EXERCISE GOAL ▸ In the entries, find all lines that hold the word "Локальный" and copy them.

WORKING DATA ▸
Segment Open

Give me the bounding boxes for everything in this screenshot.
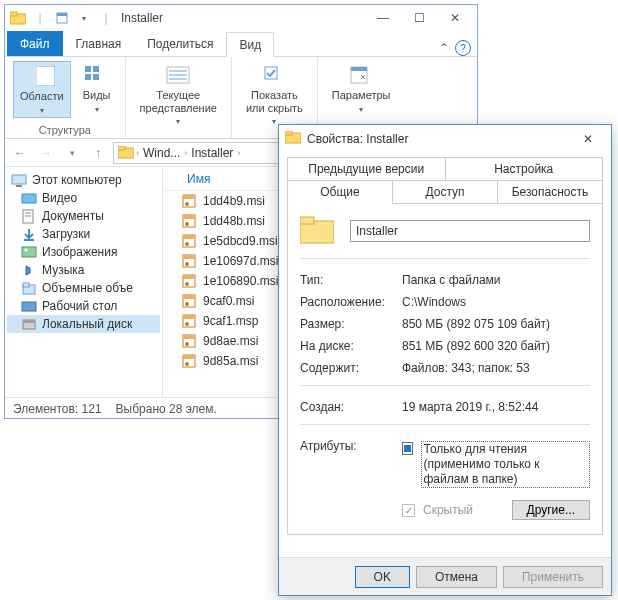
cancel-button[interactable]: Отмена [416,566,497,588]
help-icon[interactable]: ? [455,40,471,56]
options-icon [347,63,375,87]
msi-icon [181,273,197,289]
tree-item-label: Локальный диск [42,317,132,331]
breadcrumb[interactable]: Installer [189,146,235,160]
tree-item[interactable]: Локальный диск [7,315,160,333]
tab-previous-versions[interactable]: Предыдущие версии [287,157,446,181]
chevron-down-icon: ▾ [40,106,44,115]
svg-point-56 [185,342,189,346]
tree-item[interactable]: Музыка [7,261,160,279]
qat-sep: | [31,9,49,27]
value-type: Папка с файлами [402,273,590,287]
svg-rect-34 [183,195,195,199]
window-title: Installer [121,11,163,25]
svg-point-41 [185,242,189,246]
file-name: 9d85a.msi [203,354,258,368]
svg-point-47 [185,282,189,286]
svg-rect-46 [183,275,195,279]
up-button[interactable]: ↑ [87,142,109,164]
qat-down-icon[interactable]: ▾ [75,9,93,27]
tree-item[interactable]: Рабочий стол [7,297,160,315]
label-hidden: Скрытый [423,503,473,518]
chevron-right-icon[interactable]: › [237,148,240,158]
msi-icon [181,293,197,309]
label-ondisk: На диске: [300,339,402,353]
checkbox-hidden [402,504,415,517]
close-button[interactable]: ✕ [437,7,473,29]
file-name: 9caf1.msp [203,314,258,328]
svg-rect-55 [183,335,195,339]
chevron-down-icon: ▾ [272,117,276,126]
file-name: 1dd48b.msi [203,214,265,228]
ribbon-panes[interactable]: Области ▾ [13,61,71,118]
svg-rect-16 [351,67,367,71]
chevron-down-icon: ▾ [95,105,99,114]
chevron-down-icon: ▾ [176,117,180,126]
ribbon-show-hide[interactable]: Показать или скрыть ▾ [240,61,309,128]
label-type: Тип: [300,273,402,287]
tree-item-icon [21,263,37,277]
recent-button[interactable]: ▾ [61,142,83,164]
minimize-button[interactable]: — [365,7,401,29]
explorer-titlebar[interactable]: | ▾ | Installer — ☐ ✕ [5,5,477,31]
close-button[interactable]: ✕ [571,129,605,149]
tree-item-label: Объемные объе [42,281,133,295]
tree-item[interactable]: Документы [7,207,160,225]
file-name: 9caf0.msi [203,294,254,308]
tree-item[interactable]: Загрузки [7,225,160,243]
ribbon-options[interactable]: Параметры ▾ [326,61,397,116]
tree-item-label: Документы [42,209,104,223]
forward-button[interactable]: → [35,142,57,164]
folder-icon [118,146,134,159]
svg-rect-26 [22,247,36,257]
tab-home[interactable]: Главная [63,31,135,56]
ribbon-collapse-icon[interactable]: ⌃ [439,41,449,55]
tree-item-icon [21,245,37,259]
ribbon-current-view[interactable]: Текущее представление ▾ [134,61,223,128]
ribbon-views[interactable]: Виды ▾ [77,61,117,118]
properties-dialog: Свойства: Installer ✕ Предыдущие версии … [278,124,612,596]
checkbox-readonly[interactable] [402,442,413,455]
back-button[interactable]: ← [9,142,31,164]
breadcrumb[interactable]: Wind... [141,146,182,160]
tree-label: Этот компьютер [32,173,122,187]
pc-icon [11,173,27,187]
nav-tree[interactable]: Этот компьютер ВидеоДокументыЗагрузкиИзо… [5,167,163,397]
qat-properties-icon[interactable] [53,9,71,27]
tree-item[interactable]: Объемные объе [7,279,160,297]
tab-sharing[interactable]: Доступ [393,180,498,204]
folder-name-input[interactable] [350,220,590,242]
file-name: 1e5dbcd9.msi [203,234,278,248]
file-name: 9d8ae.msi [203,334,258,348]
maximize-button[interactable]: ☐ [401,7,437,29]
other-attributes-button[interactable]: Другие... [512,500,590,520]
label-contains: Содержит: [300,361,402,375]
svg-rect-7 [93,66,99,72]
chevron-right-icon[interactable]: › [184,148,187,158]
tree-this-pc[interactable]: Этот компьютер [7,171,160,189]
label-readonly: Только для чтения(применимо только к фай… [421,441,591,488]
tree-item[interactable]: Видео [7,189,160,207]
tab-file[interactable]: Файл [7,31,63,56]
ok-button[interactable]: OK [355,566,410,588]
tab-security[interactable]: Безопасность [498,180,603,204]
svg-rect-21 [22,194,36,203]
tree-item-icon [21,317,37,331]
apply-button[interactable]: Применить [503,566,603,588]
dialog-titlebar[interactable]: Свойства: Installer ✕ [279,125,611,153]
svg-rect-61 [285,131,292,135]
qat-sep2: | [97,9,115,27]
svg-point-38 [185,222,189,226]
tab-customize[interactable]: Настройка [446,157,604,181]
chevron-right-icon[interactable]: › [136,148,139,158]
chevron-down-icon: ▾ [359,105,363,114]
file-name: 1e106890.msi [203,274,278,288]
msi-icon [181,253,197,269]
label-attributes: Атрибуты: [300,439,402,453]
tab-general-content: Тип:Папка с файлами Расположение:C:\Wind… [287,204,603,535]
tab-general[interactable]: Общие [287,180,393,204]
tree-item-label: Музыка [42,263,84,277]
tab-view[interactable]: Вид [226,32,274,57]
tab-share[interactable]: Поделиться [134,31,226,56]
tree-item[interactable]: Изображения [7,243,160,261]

Segment Closed

ANSWER TO THIS EXERCISE ▸
tree-item-label: Локальный диск [42,317,132,331]
tree-item[interactable]: Локальный диск [7,315,160,333]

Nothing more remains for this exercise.